Confidentiality is one of the key aspects of both human nature and the communications we use in our day-to-day interactions. With the moving in of the worldwide Web, using email hosting has become one of the most highly welcome means of communication. However, e-mails are not at all crack proof and in fact, some are very prone to peeping by anyone who has the skill and capability to do so.
There are different approaches you can use to ensure your e-mail is always secure. The safest and most radical way to avoid an e-mail confidentiality breach is to simply not use the service. The abstinence approach, according to Department of Homeland Security Secretary, Janet Napolitano, is very secure only if it can be maintained.

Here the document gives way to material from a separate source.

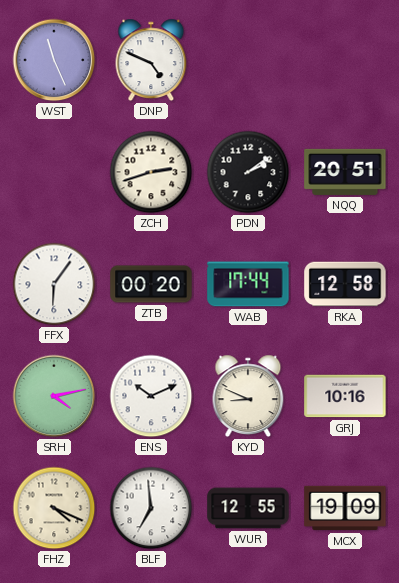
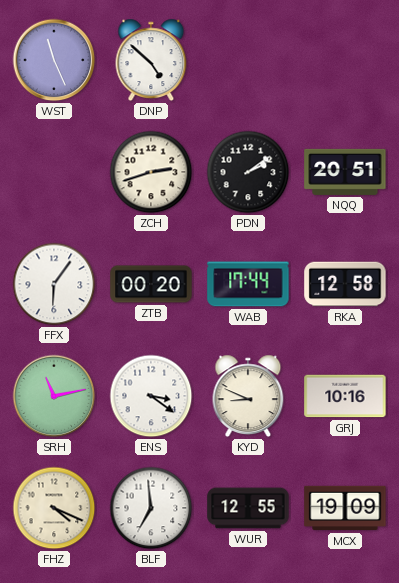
DNP: 4:49 -> 4:52
SRH: 4:13 -> 11:13
ENS: 10:11 -> 3:21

Even though e-mail credibility is dependent upon the email hosting service provider you opt for, there still are not any solid rules that really pin down such corporations in case of a security breach due to their incompetence. Currently, there are no standards to enforce content security. Most email hosting providers transmit e-mail content in plain unencrypted text and regularly create unprotected backups at mail servers, leaving a digital trail that sticks for a while.
With e-mails taking the normal routing paths like any other piece of data transmitted on the Internet, crackers have a good number of loopholes through which they can peep into your private content. Inadequately protected routers in the transmission chain create loopholes that email hosting providers have little control of.
Though many Internet security experts argue that with the huge traffic of e-mails being sent at any specific time, it is highly improbable to isolate and manipulate the content of one specific message yet a well-endowed organization can deploy intelligent software to screen through such voluminous content with ease.
In addition to the probability of external hackings, email hosting companies can also breach the confidentiality of your mail. A good example is the effect of commercial pressure that leads to reputable providers like Yahoo and Gmail sharing e-mail content with advertisers. What else can explain the deployment of advertisements that are context-sensitive to the content of your e=mail?
While scrapping e-mail altogether can be a safe but radical approach, it's pretty obvious that you don't have to go down the road that the Department of Homeland Security’s Napolitano has taken. There are many solutions that exist that can fully encrypt the content of the e-mails sent making them harder, but not impossible to crack. In addition to this, it is on rare occasions when the few e-mails that get compromised wreck havoc if viewed by third parties. Napolitano however seems to have a different opinion on this which is understandable considering the nature of e=mails she receives.